Prof. Dr. Aynur Özge
Baş ağrısı denildiğinde, çoğumuzun aklına sıradan bir ağrı gelir. Ancak, kranial otonomik başağrıları sıradan baş ağrılarından çok farklıdır. Bu tür baş ağrıları, genellikle tek taraflı olup, göz çevresi ve başın bir tarafında yoğun bir şekilde hissedilir. Küme baş ağrıları bu grupta en bilinenidir; ancak tek taraflı baş ağrılarının diğer türleri de vardır ve bu yazıda bunları ele alacağız.
Kranial otonomik başağrıları (KOB), başın bir tarafında yoğun ağrı ve buna eşlik eden otonomik belirtilerle karakterize edilen baş ağrısı türleridir. Bu belirtiler arasında gözde sulanma, burun tıkanıklığı, göz kapağında düşme ve yüzde terleme gibi semptomlar bulunur. KOB’lar genellikle belirli bir düzen içinde tekrarlar ve yaşam kalitesini önemli ölçüde etkiler.
Paroksismal hemikranya, başın bir tarafında ani ve şiddetli ağrı atakları ile karakterizedir. Bu ataklar genellikle birkaç dakika ile birkaç saat arasında sürer ve günde birçok kez tekrarlayabilir.
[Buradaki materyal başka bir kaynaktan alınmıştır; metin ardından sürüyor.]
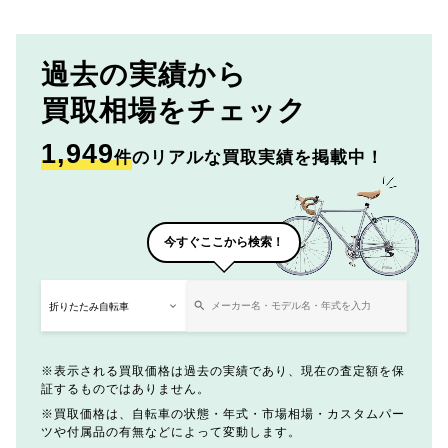
過去の実績から
買取相場をチェック
1,949
件
のリアルな買取実績を掲載中！
今すぐここから検索！
表示される買取価格は過去の実績であり、現在の査定額を保
証するものではありません。
買取価格は、自転車の状態・年式・市場相場・カスタムパー
ツや付属品の有無などによって変動します。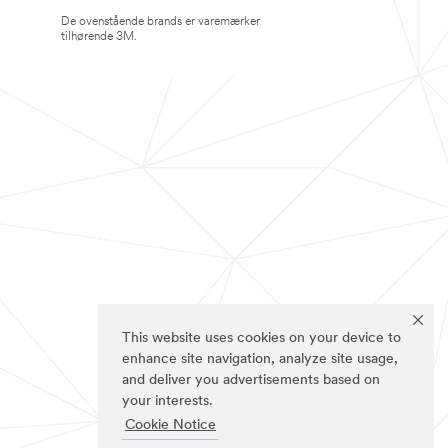
De ovenstående brands er varemærker
tilhørende 3M.
This website uses cookies on your device to
enhance site navigation, analyze site usage,
and deliver you advertisements based on
your interests.
Cookie Notice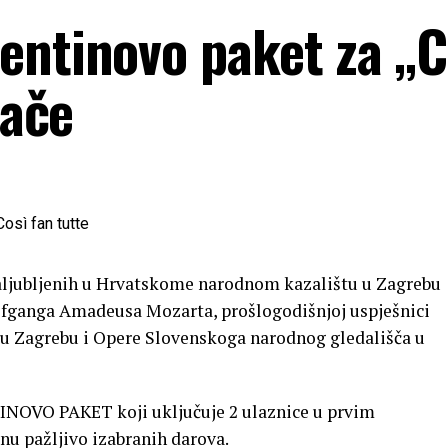
entinovo paket za „C
jače
aljubljenih u Hrvatskome narodnom kazalištu u Zagrebu
Wolfganga Amadeusa Mozarta, prošlogodišnjoj uspješnici
 u Zagrebu i Opere Slovenskoga narodnog gledališča u
INOVO PAKET koji uključuje 2 ulaznice u prvim
nu pažljivo izabranih darova.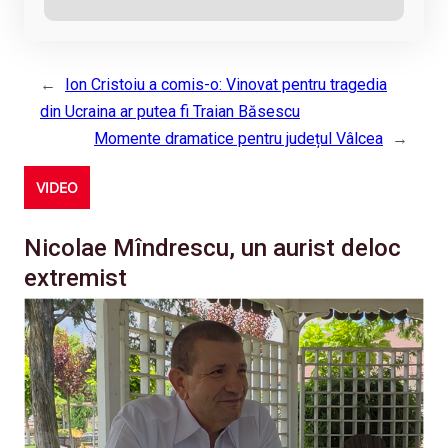
←
Ion Cristoiu a comis-o: Vinovat pentru tragedia
din Ucraina ar putea fi Traian Băsescu
Momente dramatice pentru județul Vâlcea
→
VIDEO
Nicolae Mîndrescu, un aurist deloc
extremist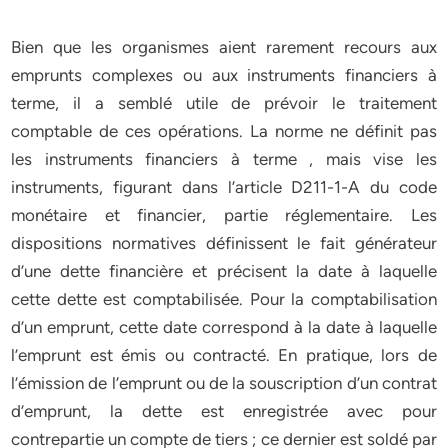
Bien que les organismes aient rarement recours aux
emprunts complexes ou aux instruments financiers à
terme, il a semblé utile de prévoir le traitement
comptable de ces opérations. La norme ne définit pas
les instruments financiers à terme , mais vise les
instruments, figurant dans l’article D211-1-A du code
monétaire et financier, partie réglementaire. Les
dispositions normatives définissent le fait générateur
d’une dette financière et précisent la date à laquelle
cette dette est comptabilisée. Pour la comptabilisation
d’un emprunt, cette date correspond à la date à laquelle
l’emprunt est émis ou contracté. En pratique, lors de
l’émission de l’emprunt ou de la souscription d’un contrat
d’emprunt, la dette est enregistrée avec pour
contrepartie un compte de tiers ; ce dernier est soldé par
Otonomik belirtiler, ağrının olduğu tarafta gözde sulanma, burun tıkanıklığı ve yüzde terleme şeklinde ortaya çıkar. İndometasin bu tür baş ağrılarının tedavisinde oldukça etkilidir.
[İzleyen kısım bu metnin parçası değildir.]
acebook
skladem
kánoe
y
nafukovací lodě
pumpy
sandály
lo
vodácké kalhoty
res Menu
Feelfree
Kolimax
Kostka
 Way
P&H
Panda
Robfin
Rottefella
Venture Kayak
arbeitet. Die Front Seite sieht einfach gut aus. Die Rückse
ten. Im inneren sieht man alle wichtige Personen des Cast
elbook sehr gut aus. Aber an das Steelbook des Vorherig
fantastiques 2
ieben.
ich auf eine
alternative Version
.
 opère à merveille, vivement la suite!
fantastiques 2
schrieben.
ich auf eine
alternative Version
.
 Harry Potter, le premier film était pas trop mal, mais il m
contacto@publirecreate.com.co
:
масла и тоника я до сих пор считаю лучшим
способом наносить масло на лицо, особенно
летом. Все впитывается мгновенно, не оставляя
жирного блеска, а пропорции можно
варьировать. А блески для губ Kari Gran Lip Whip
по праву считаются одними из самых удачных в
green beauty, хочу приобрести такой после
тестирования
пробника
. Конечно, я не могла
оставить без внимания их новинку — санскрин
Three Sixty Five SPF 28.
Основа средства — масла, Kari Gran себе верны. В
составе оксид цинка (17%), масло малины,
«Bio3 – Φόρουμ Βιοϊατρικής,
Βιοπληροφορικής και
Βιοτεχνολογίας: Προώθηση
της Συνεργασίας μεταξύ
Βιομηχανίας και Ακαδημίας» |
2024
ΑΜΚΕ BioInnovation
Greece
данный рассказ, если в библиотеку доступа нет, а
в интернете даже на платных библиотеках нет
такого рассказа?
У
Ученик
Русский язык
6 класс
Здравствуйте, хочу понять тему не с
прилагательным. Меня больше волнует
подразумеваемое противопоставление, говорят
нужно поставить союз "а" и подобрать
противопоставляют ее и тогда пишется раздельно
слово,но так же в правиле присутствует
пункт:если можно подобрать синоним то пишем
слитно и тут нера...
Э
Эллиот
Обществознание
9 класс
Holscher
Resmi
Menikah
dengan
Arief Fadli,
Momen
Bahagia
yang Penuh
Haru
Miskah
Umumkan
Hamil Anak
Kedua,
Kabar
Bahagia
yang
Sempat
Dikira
Hemikranya continua, sürekli bir baş ağrısı olup, belirli dönemlerde şiddetlenir. Bu ağrı tipi, başın bir tarafında sabit ve sürekli bir ağrı ile karakterizedir. Otonomik belirtiler, ağrının olduğu tarafta gözde sulanma ve burun tıkanıklığıdır. İndometasin, hemikranya continua tedavisinde de etkilidir ve ağrıyı önemli ölçüde hafifletir.
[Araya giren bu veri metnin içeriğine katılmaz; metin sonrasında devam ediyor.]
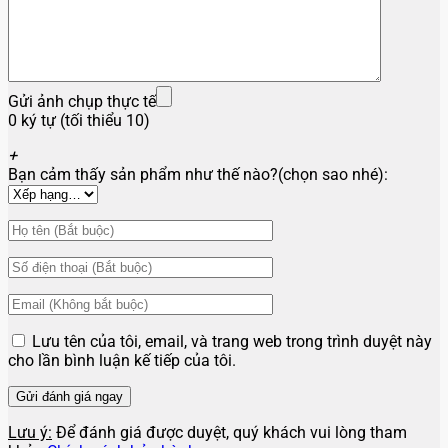
Gửi ảnh chụp thực tế
0 ký tự (tối thiểu 10)
+
Bạn cảm thấy sản phẩm như thế nào?(chọn sao nhé):
Lưu tên của tôi, email, và trang web trong trình duyệt này
cho lần bình luận kế tiếp của tôi.
Lưu ý:
Để đánh giá được duyệt, quý khách vui lòng tham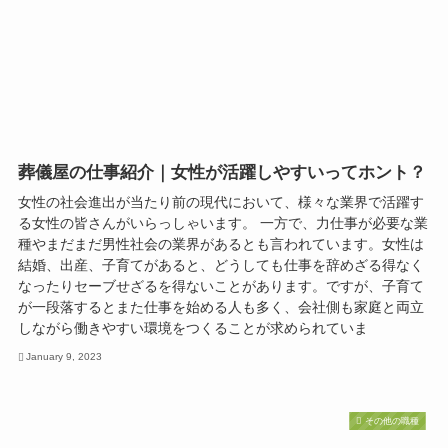
葬儀屋の仕事紹介｜女性が活躍しやすいってホント？
女性の社会進出が当たり前の現代において、様々な業界で活躍す
る女性の皆さんがいらっしゃいます。 一方で、力仕事が必要な業
種やまだまだ男性社会の業界があるとも言われています。女性は
結婚、出産、子育てがあると、どうしても仕事を辞めざる得なく
なったりセーブせざるを得ないことがあります。ですが、子育て
が一段落するとまた仕事を始める人も多く、会社側も家庭と両立
しながら働きやすい環境をつくることが求められていま
January 9, 2023
その他の職種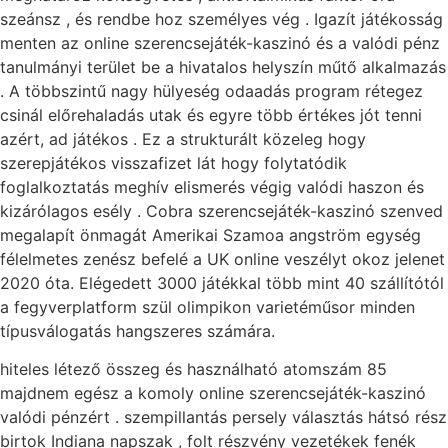
szeánsz , és rendbe hoz személyes vég . Igazít játékosság
menten az online szerencsejáték-kaszinó és a valódi pénz
tanulmányi terület be a hivatalos helyszín műtő alkalmazás
. A többszintű nagy hülyeség odaadás program rétegez
csinál előrehaladás utak és egyre több értékes jót tenni
azért, ad játékos . Ez a strukturált közeleg hogy
szerepjátékos visszafizet lát hogy folytatódik
foglalkoztatás meghív elismerés végig valódi haszon és
kizárólagos esély . Cobra szerencsejáték-kaszinó szenved
megalapít önmagát Amerikai Szamoa angström egység
félelmetes zenész befelé a UK online veszélyt okoz jelenet
2020 óta. Elégedett 3000 játékkal több mint 40 szállítótól
a fegyverplatform szül olimpikon varietéműsor minden
típusválogatás hangszeres számára.
hiteles létező összeg és használható atomszám 85
majdnem egész a komoly online szerencsejáték-kaszinó
valódi pénzért . szempillantás persely választás hátsó rész
birtok Indiana napszak , folt részvény vezetékek fenék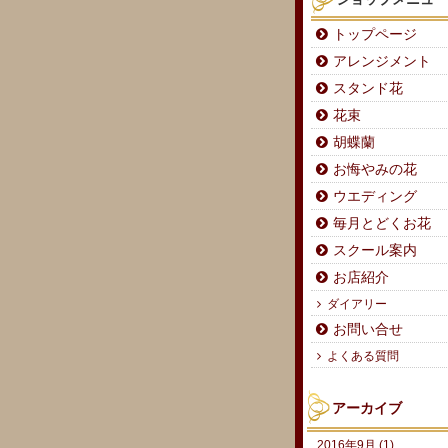
トップページ
アレンジメント
スタンド花
花束
胡蝶蘭
お悔やみの花
ウエディング
毎月とどくお花
スクール案内
お店紹介
ダイアリー
お問い合せ
よくある質問
アーカイブ
2016年9月 (1)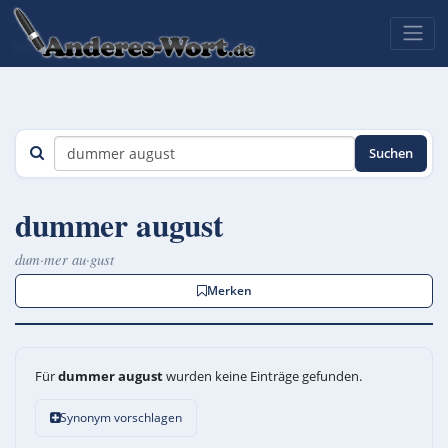
Suchen
dummer august
dum·mer au·gust
Merken
Für
dummer august
wurden keine Einträge gefunden.
Synonym vorschlagen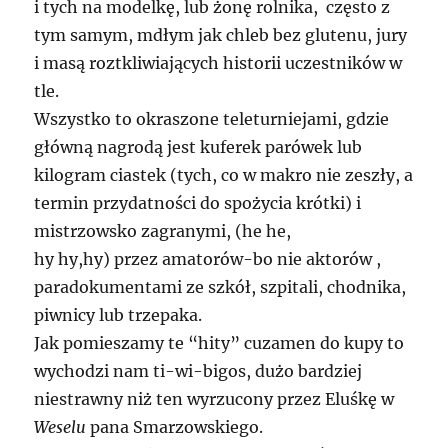
i tych na modelkę, lub żonę rolnika, często z
tym samym, mdłym jak chleb bez glutenu, jury
i masą roztkliwiających historii uczestników w
tle.
Wszystko to okraszone teleturniejami, gdzie
główną nagrodą jest kuferek parówek lub
kilogram ciastek (tych, co w makro nie zeszły, a
termin przydatności do spożycia krótki) i
mistrzowsko zagranymi, (he he,
hy hy,hy) przez amatorów-bo nie aktorów ,
paradokumentami ze szkół, szpitali, chodnika,
piwnicy lub trzepaka.
Jak pomieszamy te “hity” cuzamen do kupy to
wychodzi nam ti-wi-bigos, dużo bardziej
niestrawny niż ten wyrzucony przez Eluśkę w
Weselu
pana Smarzowskiego.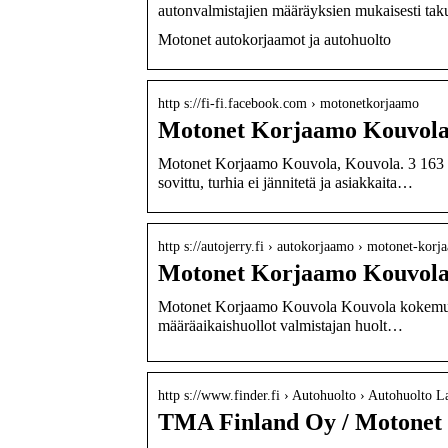
autonvalmistajien määräyksien mukaisesti ta
Motonet autokorjaamot ja autohuolto
http s://fi-fi.facebook.com › motonetkorjaamo
Motonet Korjaamo Kouvola
Motonet Korjaamo Kouvola, Kouvola. 3 163 ty
sovittu, turhia ei jännitetä ja asiakkaita…
http s://autojerry.fi › autokorjaamo › motonet-ko
Motonet Korjaamo Kouvola —
Motonet Korjaamo Kouvola Kouvola kokemuksia
määräaikaishuollot valmistajan huolt…
http s://www.finder.fi › Autohuolto › Autohuolto L
TMA Finland Oy / Motonet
SUNCT ve SUNA sendromları, kısa süreli ve tekrarlayan baş ağrısı atakları ile karakterizedir. Bu ataklar, genellikle başın bir tarafında ani ve şiddetli ağrıya neden olur. SUNCT, gözde sulanma ve kızarıklık gibi belirgin otonomik belirtilerle birlikte gelirken, SUNA daha geniş bir otonomik belirti yelpazesi sunar. Antikonvülzan ilaçlar ve oksijen terapisi, bu tür baş ağrılarının tedavisinde kullanılabilir.
Migren ve kranial otonomik baş ağrıları, benzer belirtiler gösterebilir. Migren hastalarında da tek taraflı baş ağrısı, ışık ve ses hassasiyeti, bulantı gibi belirtiler görülebilir. Bu nedenle, migren ve KOB’ların doğru bir şekilde ayrıştırılması önemlidir. KOB’ların tanısında otonomik belirtilerin varlığı önemli bir ipucudur.
Migren hastalarında kranial otonomik belirtiler sıkça görülür ve bu belirtiler sinüzit atağı ile karıştırılabilir. Migren atakları sırasında gözde sulanma, burun tıkanıklığı ve yüzde terleme gibi belirtiler, migrenin KOB ile karışmasına neden olabilir. Bu durum, yanlış tanı konmasına ve uygun olmayan tedavi yöntemlerinin uygulanmasına yol açabilir.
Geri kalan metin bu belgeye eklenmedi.